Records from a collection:
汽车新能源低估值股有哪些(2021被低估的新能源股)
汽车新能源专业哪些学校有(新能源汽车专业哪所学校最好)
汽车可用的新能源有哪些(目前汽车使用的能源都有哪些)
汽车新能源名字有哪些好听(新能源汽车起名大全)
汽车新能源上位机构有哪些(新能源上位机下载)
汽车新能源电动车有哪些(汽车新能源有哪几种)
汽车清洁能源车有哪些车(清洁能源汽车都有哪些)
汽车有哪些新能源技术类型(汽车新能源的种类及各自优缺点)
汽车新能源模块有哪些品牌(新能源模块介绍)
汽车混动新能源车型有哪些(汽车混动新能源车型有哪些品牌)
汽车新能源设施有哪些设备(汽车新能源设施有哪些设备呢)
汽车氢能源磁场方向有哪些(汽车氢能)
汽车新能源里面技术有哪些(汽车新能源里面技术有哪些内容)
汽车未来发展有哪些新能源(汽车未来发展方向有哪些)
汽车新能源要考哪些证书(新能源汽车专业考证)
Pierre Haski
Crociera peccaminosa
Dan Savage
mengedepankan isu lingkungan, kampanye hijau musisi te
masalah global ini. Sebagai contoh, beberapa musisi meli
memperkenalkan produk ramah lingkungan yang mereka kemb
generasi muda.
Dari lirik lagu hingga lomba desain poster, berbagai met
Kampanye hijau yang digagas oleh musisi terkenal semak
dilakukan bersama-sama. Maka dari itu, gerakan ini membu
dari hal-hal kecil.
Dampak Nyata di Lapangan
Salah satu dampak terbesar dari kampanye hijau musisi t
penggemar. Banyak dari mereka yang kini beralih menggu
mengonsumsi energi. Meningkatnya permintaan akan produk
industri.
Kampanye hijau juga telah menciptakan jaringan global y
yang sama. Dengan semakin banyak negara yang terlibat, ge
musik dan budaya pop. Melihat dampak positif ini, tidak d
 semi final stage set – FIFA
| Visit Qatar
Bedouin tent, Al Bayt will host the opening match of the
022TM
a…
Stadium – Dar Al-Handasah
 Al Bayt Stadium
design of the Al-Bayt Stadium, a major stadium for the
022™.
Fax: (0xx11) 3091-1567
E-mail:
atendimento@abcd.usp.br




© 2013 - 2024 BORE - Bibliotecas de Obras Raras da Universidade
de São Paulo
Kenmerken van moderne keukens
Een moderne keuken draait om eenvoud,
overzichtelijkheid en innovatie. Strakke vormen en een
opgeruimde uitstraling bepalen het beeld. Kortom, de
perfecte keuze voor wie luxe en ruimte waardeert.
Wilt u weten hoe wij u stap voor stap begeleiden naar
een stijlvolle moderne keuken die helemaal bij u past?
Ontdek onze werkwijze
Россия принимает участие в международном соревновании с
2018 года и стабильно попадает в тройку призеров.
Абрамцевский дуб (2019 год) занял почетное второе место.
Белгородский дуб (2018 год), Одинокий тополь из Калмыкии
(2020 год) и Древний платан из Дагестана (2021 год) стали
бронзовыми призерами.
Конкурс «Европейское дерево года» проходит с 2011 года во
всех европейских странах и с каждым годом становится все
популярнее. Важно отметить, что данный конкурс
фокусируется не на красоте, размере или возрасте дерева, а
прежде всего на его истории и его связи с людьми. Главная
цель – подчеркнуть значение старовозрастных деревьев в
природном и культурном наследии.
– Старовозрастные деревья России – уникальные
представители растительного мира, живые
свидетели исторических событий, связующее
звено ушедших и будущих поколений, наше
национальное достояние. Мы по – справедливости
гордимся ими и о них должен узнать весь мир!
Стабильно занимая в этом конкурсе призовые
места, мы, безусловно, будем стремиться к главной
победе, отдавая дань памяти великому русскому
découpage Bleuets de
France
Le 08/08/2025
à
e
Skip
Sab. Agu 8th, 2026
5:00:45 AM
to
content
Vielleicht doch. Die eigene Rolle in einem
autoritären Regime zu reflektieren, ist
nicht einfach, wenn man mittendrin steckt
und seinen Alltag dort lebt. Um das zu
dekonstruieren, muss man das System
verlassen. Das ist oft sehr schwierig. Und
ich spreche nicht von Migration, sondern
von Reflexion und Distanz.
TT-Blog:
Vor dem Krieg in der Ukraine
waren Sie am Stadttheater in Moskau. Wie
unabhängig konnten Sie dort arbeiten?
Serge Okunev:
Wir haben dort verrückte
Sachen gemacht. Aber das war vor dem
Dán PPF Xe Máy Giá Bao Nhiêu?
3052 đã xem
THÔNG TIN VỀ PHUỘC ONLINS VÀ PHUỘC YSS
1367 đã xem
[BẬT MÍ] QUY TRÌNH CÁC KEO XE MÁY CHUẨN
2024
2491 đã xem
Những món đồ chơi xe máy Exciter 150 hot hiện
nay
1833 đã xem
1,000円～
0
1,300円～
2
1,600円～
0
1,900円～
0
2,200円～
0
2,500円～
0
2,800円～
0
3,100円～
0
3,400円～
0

Task goal => Which lines of the entries above contain the word "dort"? Copy each of them.

Result =>
und seinen Alltag dort lebt. Um das zu
unabhängig konnten Sie dort arbeiten?
Wir haben dort verrückte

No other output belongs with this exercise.